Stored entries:
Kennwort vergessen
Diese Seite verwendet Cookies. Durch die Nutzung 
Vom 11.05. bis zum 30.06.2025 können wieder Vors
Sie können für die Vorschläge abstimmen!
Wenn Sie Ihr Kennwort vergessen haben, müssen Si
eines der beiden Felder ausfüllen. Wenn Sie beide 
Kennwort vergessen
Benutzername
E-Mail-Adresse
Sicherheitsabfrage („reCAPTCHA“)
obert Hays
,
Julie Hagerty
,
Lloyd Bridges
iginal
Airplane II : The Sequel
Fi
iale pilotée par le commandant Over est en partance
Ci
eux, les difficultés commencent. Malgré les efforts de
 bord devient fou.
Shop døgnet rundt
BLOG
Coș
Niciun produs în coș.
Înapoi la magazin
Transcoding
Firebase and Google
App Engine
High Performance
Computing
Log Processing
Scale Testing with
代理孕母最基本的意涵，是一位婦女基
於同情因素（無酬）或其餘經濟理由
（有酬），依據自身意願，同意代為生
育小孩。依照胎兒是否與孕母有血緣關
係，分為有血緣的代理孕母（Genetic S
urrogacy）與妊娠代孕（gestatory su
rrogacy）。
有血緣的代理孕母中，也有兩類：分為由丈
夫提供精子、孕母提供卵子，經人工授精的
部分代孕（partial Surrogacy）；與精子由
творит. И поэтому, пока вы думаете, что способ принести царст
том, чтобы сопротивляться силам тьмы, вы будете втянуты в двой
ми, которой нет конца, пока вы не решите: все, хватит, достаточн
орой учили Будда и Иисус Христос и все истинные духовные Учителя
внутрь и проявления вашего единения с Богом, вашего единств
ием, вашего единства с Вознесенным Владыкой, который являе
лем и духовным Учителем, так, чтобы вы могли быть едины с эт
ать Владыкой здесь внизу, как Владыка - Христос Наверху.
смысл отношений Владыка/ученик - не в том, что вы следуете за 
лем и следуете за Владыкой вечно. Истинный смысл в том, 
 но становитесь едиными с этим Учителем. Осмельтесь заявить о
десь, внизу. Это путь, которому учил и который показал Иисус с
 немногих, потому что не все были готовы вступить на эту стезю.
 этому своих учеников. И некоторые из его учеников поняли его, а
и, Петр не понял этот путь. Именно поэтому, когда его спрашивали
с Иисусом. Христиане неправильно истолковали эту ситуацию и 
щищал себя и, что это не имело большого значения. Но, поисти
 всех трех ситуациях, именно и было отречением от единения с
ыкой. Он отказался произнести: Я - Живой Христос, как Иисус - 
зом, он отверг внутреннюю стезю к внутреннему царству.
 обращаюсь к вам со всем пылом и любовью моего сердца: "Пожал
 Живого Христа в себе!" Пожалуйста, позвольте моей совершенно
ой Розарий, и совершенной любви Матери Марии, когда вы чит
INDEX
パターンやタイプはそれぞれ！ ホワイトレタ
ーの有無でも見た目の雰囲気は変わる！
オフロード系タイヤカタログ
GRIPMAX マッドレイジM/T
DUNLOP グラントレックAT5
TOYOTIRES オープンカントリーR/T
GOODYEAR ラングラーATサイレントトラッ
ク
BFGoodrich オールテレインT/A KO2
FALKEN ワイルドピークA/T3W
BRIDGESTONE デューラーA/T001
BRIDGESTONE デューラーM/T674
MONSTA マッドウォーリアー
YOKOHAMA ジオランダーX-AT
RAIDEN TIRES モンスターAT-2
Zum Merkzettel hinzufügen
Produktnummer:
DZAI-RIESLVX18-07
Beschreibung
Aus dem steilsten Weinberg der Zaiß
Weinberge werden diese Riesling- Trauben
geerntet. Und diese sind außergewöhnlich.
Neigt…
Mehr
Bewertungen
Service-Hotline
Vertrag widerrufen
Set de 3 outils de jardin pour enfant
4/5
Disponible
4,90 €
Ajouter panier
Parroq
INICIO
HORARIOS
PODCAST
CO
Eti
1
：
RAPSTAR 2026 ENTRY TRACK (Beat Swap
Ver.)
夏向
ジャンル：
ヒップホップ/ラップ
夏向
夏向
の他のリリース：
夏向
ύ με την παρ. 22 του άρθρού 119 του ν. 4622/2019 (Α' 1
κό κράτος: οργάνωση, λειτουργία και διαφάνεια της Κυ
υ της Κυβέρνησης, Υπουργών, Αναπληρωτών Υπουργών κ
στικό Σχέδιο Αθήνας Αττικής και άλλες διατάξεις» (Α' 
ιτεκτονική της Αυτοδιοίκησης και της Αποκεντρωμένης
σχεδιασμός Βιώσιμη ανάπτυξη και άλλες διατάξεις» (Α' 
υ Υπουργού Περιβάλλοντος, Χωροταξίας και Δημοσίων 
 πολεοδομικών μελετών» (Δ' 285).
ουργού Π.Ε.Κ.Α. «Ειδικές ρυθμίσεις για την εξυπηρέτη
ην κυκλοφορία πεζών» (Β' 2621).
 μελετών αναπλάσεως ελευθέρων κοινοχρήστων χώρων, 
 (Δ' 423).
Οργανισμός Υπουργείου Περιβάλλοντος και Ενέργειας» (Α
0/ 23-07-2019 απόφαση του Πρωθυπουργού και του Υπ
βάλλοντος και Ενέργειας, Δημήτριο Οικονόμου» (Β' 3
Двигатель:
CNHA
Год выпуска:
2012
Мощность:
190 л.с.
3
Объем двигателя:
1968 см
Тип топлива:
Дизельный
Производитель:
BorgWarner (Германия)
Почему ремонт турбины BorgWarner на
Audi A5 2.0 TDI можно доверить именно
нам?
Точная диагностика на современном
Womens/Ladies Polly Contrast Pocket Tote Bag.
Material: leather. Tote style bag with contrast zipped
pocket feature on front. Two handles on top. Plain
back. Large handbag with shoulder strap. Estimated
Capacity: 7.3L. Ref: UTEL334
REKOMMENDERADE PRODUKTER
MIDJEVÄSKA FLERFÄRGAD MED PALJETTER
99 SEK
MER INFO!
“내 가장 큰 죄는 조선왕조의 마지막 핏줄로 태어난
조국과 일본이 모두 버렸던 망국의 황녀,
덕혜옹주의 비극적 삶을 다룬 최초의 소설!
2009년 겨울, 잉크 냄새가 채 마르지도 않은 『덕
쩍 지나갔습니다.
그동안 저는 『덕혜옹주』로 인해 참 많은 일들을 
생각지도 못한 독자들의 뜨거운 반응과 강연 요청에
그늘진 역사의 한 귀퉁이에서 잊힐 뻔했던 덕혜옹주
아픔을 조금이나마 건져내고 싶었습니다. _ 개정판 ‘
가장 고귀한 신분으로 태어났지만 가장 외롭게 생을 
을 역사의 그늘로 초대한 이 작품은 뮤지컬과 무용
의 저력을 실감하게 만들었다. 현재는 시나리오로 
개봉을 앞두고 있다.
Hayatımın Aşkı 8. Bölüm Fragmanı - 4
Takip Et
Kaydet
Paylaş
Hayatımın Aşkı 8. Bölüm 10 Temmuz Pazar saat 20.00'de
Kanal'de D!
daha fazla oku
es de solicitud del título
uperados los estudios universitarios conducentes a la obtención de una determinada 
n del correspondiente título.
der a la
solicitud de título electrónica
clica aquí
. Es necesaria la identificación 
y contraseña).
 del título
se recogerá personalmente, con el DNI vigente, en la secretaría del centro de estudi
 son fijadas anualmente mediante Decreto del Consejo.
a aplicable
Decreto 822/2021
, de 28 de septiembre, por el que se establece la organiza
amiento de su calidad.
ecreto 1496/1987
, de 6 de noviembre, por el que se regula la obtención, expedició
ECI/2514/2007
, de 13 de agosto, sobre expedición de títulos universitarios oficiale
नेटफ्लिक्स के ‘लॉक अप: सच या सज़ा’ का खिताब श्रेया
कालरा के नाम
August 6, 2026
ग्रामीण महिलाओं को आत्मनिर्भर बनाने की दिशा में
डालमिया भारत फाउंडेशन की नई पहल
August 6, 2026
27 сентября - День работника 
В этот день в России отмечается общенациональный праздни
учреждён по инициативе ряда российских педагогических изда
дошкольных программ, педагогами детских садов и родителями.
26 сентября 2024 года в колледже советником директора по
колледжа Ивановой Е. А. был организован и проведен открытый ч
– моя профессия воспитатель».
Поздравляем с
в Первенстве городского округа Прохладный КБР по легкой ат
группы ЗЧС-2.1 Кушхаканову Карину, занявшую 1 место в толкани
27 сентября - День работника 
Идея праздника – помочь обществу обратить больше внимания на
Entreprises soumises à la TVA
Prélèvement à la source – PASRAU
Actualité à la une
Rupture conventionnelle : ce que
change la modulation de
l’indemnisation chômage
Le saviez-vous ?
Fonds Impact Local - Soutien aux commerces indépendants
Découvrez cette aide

Exercise instructions
Using the entries above, give again each line from the one containing "कालरा के नाम" through the last line, exactly and only those.

Response below
कालरा के नाम
August 6, 2026
ग्रामीण महिलाओं को आत्मनिर्भर बनाने की दिशा में
डालमिया भारत फाउंडेशन की नई पहल
August 6, 2026
27 сентября - День работника 
В этот день в России отмечается общенациональный праздни
учреждён по инициативе ряда российских педагогических изда
дошкольных программ, педагогами детских садов и родителями.
26 сентября 2024 года в колледже советником директора по
колледжа Ивановой Е. А. был организован и проведен открытый ч
– моя профессия воспитатель».
Поздравляем с
в Первенстве городского округа Прохладный КБР по легкой ат
группы ЗЧС-2.1 Кушхаканову Карину, занявшую 1 место в толкани
27 сентября - День работника 
Идея праздника – помочь обществу обратить больше внимания на
Entreprises soumises à la TVA
Prélèvement à la source – PASRAU
Actualité à la une
Rupture conventionnelle : ce que
change la modulation de
l’indemnisation chômage
Le saviez-vous ?
Fonds Impact Local - Soutien aux commerces indépendants
Découvrez cette aide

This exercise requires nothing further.